Christoph Vodermaier tritt für das Amt des Ersten Bürgermeisters seiner Heimatgemeinde Riedering an. Der 43-jährige Diplom-Kaufmann wurde einstimmig von allen Anwesenden bei der Aufstellungsversammlung der Freien Wählergemeinschaft Riedering (FWGR) beim Alten Wirt in Riedering zum Bürgermeisterkandidaten gekürt. Nach reiflicher Überlegung und Rücksprache mit seiner Familie - er ist verheiratet und hat zwei Kinder - habe er sich zur Kandidatur entschlossen, so der diplomierte Betriebswirt. 

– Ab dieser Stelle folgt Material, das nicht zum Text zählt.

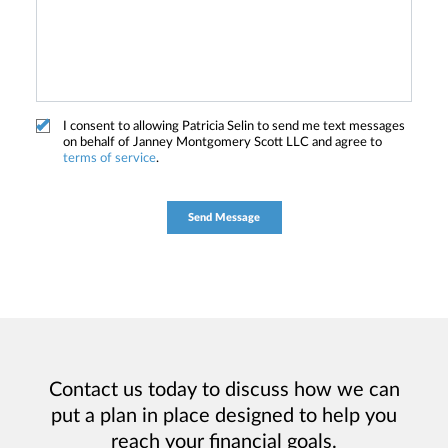
I consent to allowing Patricia Selin to send me text messages
on behalf of Janney Montgomery Scott LLC and agree to
terms of service
.
Contact us today to discuss how we can
put a plan in place designed to help you
reach your financial goals.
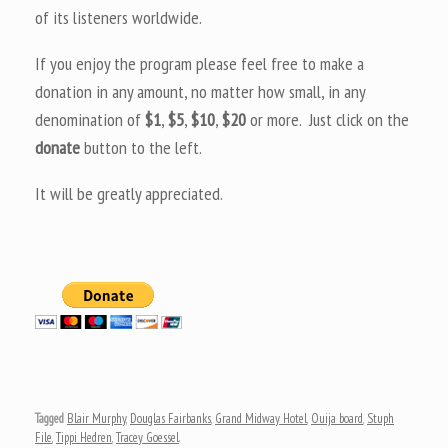
of its listeners worldwide.
If you enjoy the program please feel free to make a
donation in any amount, no matter how small, in any
denomination of
$1
,
$5
,
$10
,
$20
or more. Just click on the
donate
button to the left.
It will be greatly appreciated.
Tagged
Blair Murphy
,
Douglas Fairbanks
,
Grand Midway Hotel
,
Ouija board
,
Stuph
File
,
Tippi Hedren
,
Tracey Goessel
.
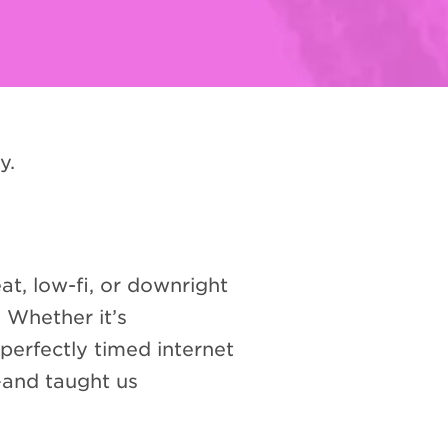
y.
at, low-fi, or downright
 Whether it’s
perfectly timed internet
—and taught us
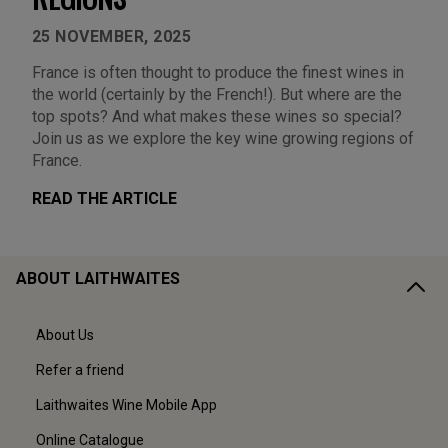
25 NOVEMBER, 2025
France is often thought to produce the finest wines in
the world (certainly by the French!). But where are the
top spots? And what makes these wines so special?
Join us as we explore the key wine growing regions of
France.
READ THE ARTICLE
ABOUT LAITHWAITES
About Us
Refer a friend
Laithwaites Wine Mobile App
Online Catalogue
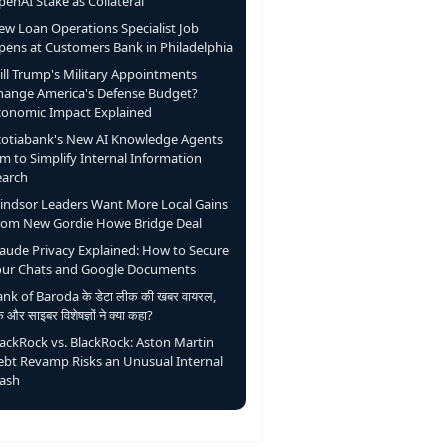
enAI Stake as Collateral
ew Loan Operations Specialist Job
pens at Customers Bank in Philadelphia
ill Trump's Military Appointments
hange America's Defense Budget?
conomic Impact Explained
cotiabank's New AI Knowledge Agents
m to Simplify Internal Information
earch
indsor Leaders Want More Local Gains
rom New Gordie Howe Bridge Deal
laude Privacy Explained: How to Secure
our Chats and Google Documents
nk of Baroda के डेटा लीक की खबर वायरल,
ंक और साइबर विशेषज्ञों ने क्या कहा?
lackRock vs. BlackRock: Aston Martin
ebt Revamp Risks an Unusual Internal
lash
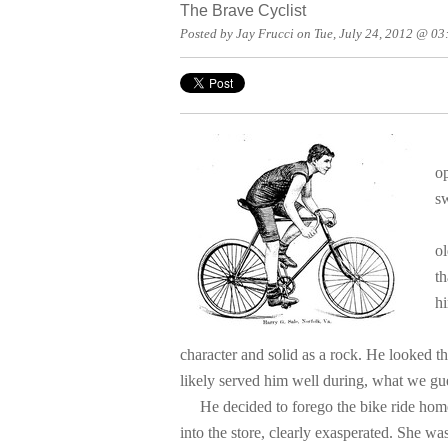
The Brave Cyclist
Posted by Jay Frucci on Tue, July 24, 2012 @ 0
o
sw
"
ol
th
hi
L
character and solid as a rock. He looked t
likely served him well during, what we gue
He decided to forego the bike ride home,
into the store, clearly exasperated. She wa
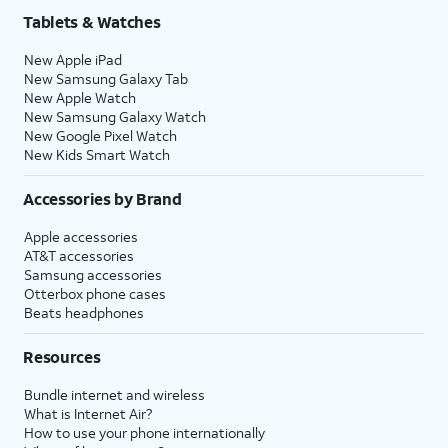
Tablets & Watches
New Apple iPad
New Samsung Galaxy Tab
New Apple Watch
New Samsung Galaxy Watch
New Google Pixel Watch
New Kids Smart Watch
Accessories by Brand
Apple accessories
AT&T accessories
Samsung accessories
Otterbox phone cases
Beats headphones
Resources
Bundle internet and wireless
What is Internet Air?
How to use your phone internationally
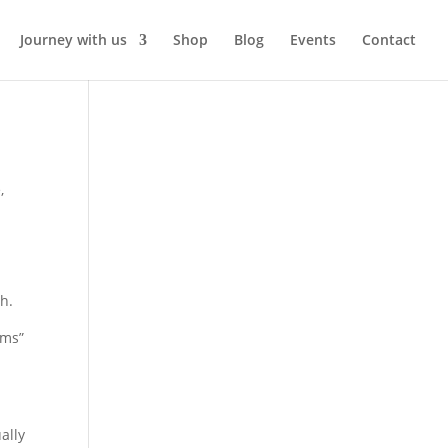
Journey with us
Shop
Blog
Events
Contact
e
,
h.
ems”
ally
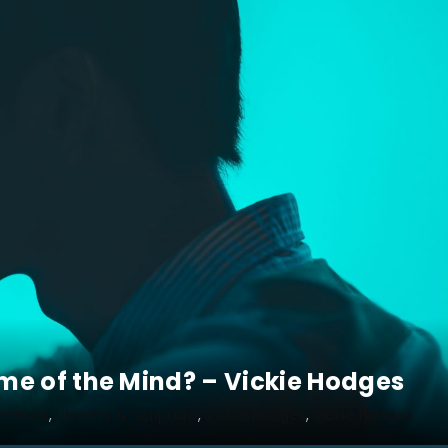
e of the Mind? – Vickie Hodges
mnists
Identity & Scripture
Vickie Hodges
Vickie Hodges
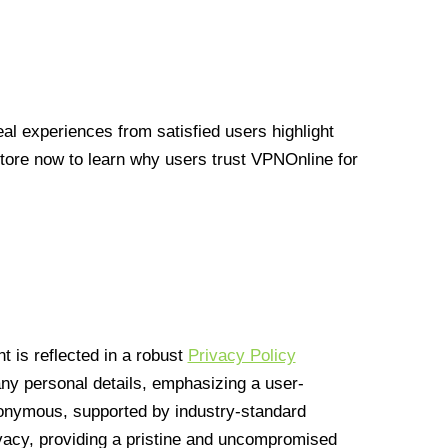
l experiences from satisfied users highlight
Store now to learn why users trust VPNOnline for
 is reflected in a robust
Privacy Policy
 any personal details, emphasizing a user-
anonymous, supported by industry-standard
vacy, providing a pristine and uncompromised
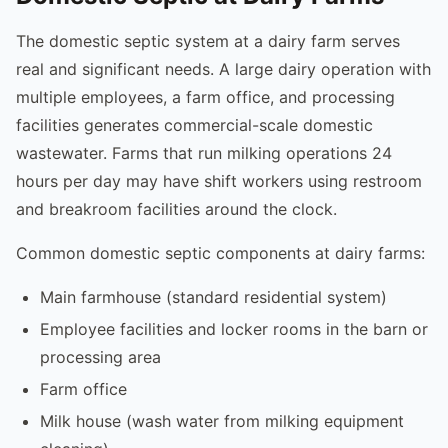
The domestic septic system at a dairy farm serves
real and significant needs. A large dairy operation with
multiple employees, a farm office, and processing
facilities generates commercial-scale domestic
wastewater. Farms that run milking operations 24
hours per day may have shift workers using restroom
and breakroom facilities around the clock.
Common domestic septic components at dairy farms:
Main farmhouse (standard residential system)
Employee facilities and locker rooms in the barn or
processing area
Farm office
Milk house (wash water from milking equipment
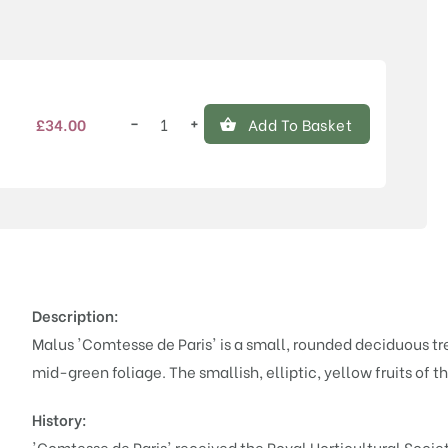
Price
−
+
£
34.00
Add To Basket
Malus
'Comtesse
de
Paris'
quantity
Description:
Malus 'Comtesse de Paris' is a small, rounded deciduous tr
mid-green foliage. The smallish, elliptic, yellow fruits of th
History:
'Comtesse de Paris' received the Royal Horticultural Societ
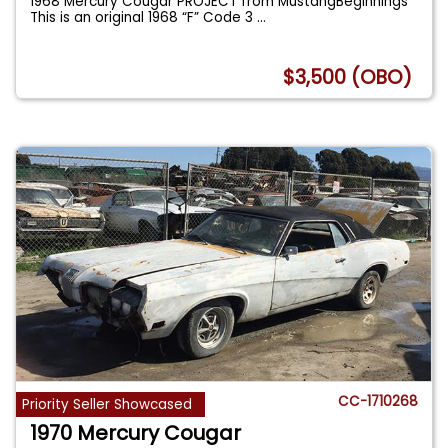
1968 Mercury Cougar PROJECT from MustangBeginnings
This is an original 1968 “F” Code 3
...
$3,500 (OBO)
CC-1710268
Priority Seller Showcased
1970 Mercury Cougar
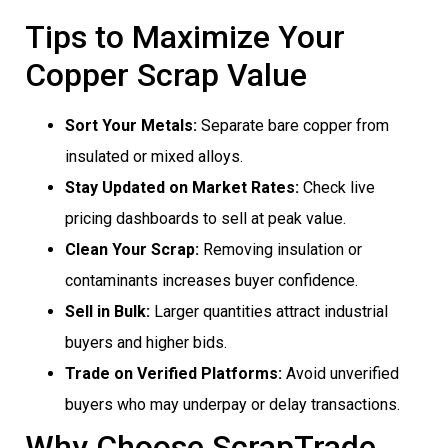
Tips to Maximize Your
Copper Scrap Value
Sort Your Metals:
Separate bare copper from
insulated or mixed alloys.
Stay Updated on Market Rates:
Check live
pricing dashboards to sell at peak value.
Clean Your Scrap:
Removing insulation or
contaminants increases buyer confidence.
Sell in Bulk:
Larger quantities attract industrial
buyers and higher bids.
Trade on Verified Platforms:
Avoid unverified
buyers who may underpay or delay transactions.
Why Choose ScrapTrade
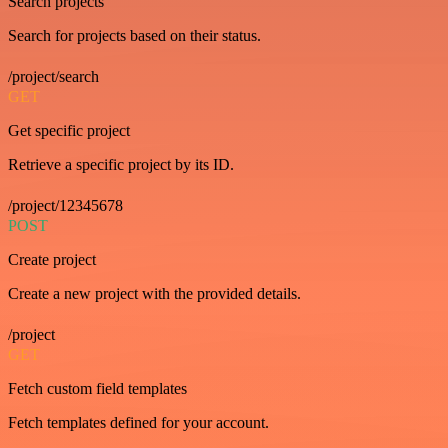
Search projects
Search for projects based on their status.
/project/search
GET
Get specific project
Retrieve a specific project by its ID.
/project/12345678
POST
Create project
Create a new project with the provided details.
/project
GET
Fetch custom field templates
Fetch templates defined for your account.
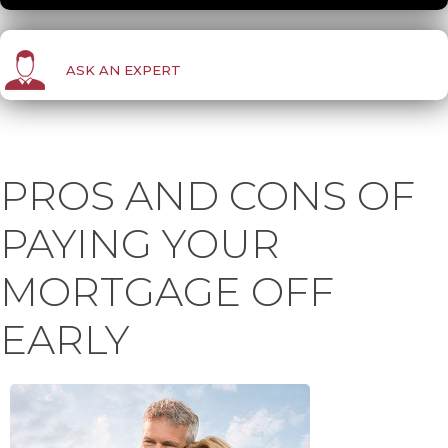
ASK AN EXPERT
PROS AND CONS OF
PAYING YOUR
MORTGAGE OFF
EARLY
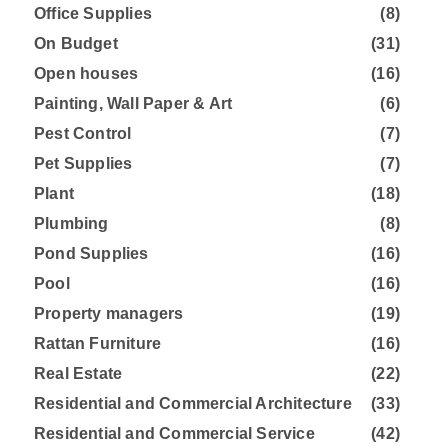
Office Supplies
(8)
On Budget
(31)
Open houses
(16)
Painting, Wall Paper & Art
(6)
Pest Control
(7)
Pet Supplies
(7)
Plant
(18)
Plumbing
(8)
Pond Supplies
(16)
Pool
(16)
Property managers
(19)
Rattan Furniture
(16)
Real Estate
(22)
Residential and Commercial Architecture
(33)
Residential and Commercial Service
(42)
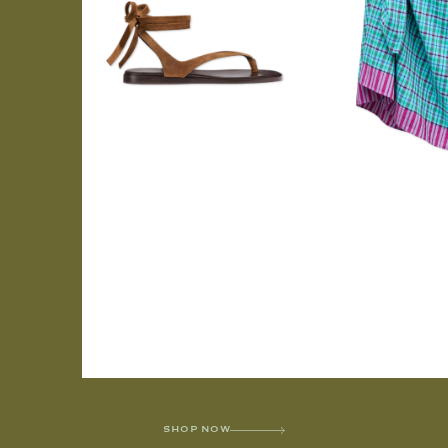
SHOP NOW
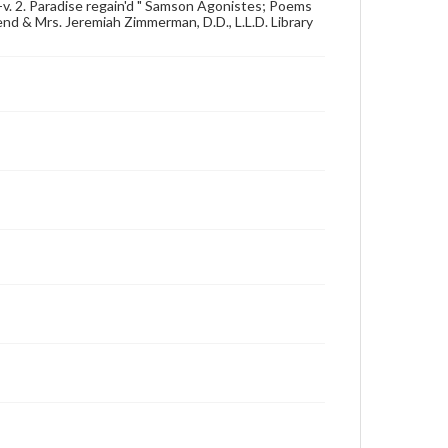
t--v. 2. Paradise regain'd " Samson Agonistes; Poems
end & Mrs. Jeremiah Zimmerman, D.D., L.L.D. Library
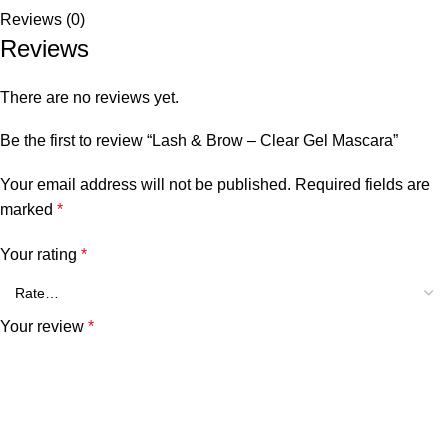
Reviews (0)
Reviews
There are no reviews yet.
Be the first to review “Lash & Brow – Clear Gel Mascara”
Your email address will not be published.
Required fields are
marked
*
Your rating
*
Your review
*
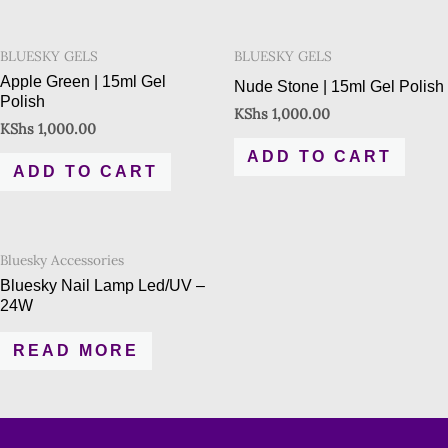
BLUESKY GELS
BLUESKY GELS
Apple Green | 15ml Gel
Nude Stone | 15ml Gel Polish
Polish
KShs
1,000.00
KShs
1,000.00
ADD TO CART
ADD TO CART
Bluesky Accessories
Bluesky Nail Lamp Led/UV –
24W
READ MORE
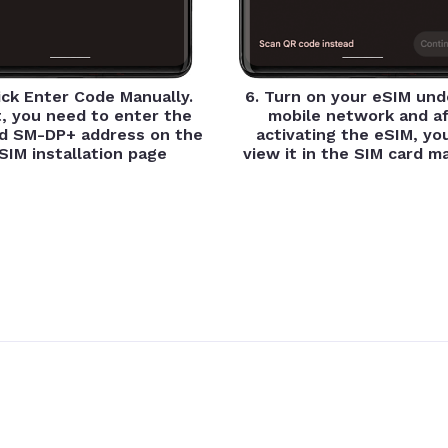
lick Enter Code Manually.
6. Turn on your eSIM und
, you need to enter the
mobile network and af
d SM-DP+ address on the
activating the eSIM, yo
SIM installation page
view it in the SIM card 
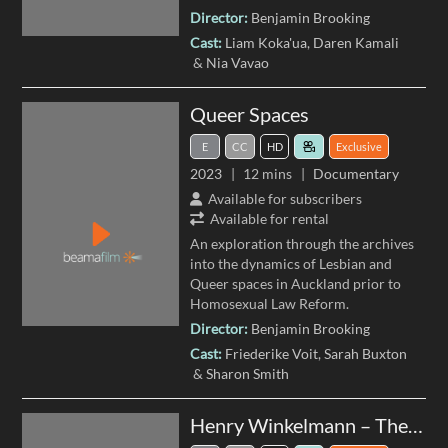
Director:
Benjamin Brooking
Cast:
Liam Koka'ua
Daren Kamali
Nia Vavao
Queer Spaces
E
CC
HD
Exclusive
2023
12 mins
Documentary
Available for subscribers
Available for rental
An exploration through the archives
into the dynamics of Lesbian and
Queer spaces in Auckland prior to
Homosexual Law Reform.
Director:
Benjamin Brooking
Cast:
Friederike Voit
Sarah Buxton
Sharon Smith
Henry Winkelmann – The Panoramas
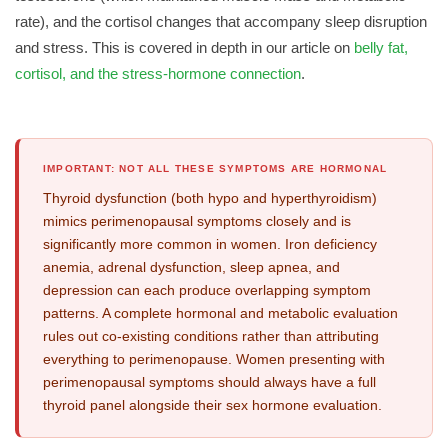
rate), and the cortisol changes that accompany sleep disruption
and stress. This is covered in depth in our article on
belly fat,
cortisol, and the stress-hormone connection
.
IMPORTANT: NOT ALL THESE SYMPTOMS ARE HORMONAL
Thyroid dysfunction (both hypo and hyperthyroidism)
mimics perimenopausal symptoms closely and is
significantly more common in women. Iron deficiency
anemia, adrenal dysfunction, sleep apnea, and
depression can each produce overlapping symptom
patterns. A complete hormonal and metabolic evaluation
rules out co-existing conditions rather than attributing
everything to perimenopause. Women presenting with
perimenopausal symptoms should always have a full
thyroid panel alongside their sex hormone evaluation.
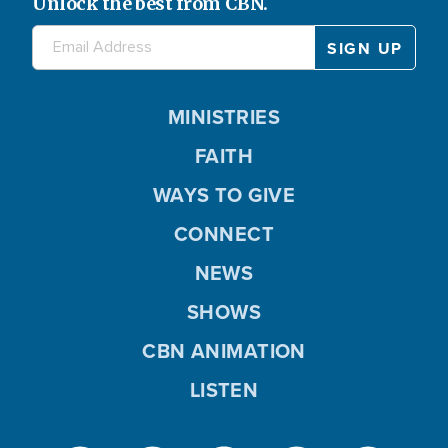
Unlock the best from CBN.
MINISTRIES
FAITH
WAYS TO GIVE
CONNECT
NEWS
SHOWS
CBN ANIMATION
LISTEN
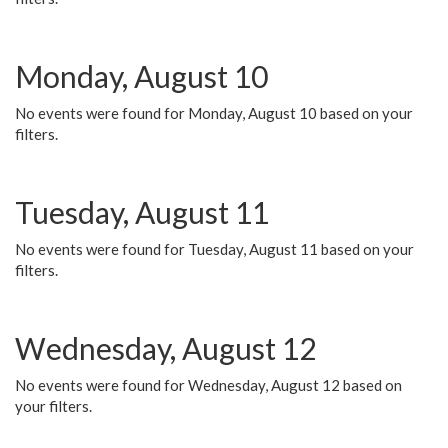
Monday, August 10
No events were found for Monday, August 10 based on your
filters.
Tuesday, August 11
No events were found for Tuesday, August 11 based on your
filters.
Wednesday, August 12
No events were found for Wednesday, August 12 based on
your filters.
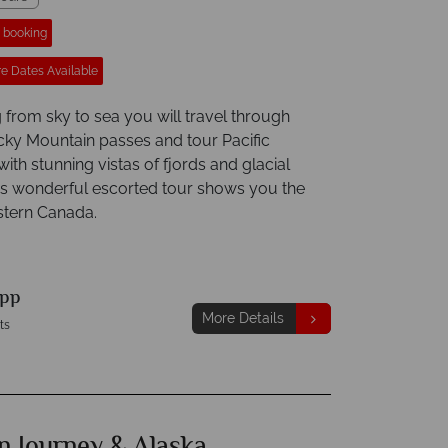
r booking
e Dates Available
 from sky to sea you will travel through
ky Mountain passes and tour Pacific
with stunning vistas of fjords and glacial
his wonderful escorted tour shows you the
stern Canada.
pp
More Details
ts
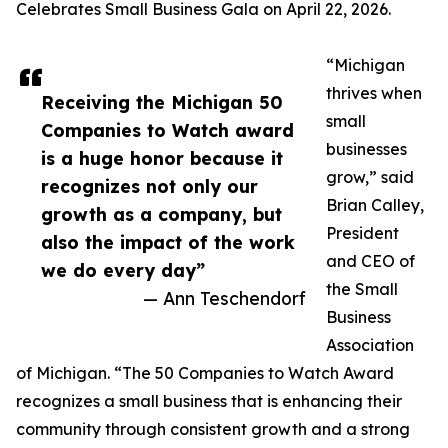
Celebrates Small Business Gala on April 22, 2026.
“Michigan
thrives when
Receiving the Michigan 50
small
Companies to Watch award
businesses
is a huge honor because it
grow,” said
recognizes not only our
Brian Calley,
growth as a company, but
President
also the impact of the work
and CEO of
we do every day”
the Small
— Ann Teschendorf
Business
Association
of Michigan. “The 50 Companies to Watch Award
recognizes a small business that is enhancing their
community through consistent growth and a strong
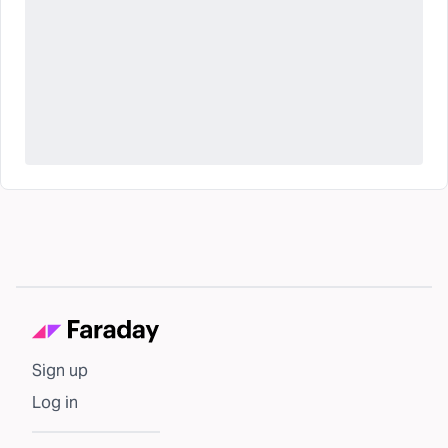
Sign up
Log in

In seiner Bewerbungsrede ging Vodermaier erst auf seine Vita ein

Nach Abitur und Zivildienst beim sozial-psychiatrischen Dienst der Caritas in Rosenheim habe er Betriebswirtschaft an der LMU München studiert. In seiner Diplomarbeit habe er sich mit dem Themaregionale Kooperation am Beispiel der Region Rosenheim-Kufstein-Salzburg auseinandergesetzt und sich bereits damals ein vielfältiges Netzwerk aufbauen können. Nach fünf Jahren Tätigkeit bei einer Münchner Wirtschaftsprüfungs-, Steuerberatungs- und Rechtsanwaltskanzlei sei er bis heute in der elterlichen Steuerkanzlei in Riedering leitender Angestellter. Daneben engagiere er sich ehrenamtlich, beim SV Riedering als Schatzmeister sowie in der Fussballabteilung als Jugendtrainer und als Kassier, als Mitglied der AG Finanzen beim Bayerischen Fussballverband. Zudem sei er Mitglied der Kirchenverwaltung

Anschließend ging Vodermaier auf die Politik ein. 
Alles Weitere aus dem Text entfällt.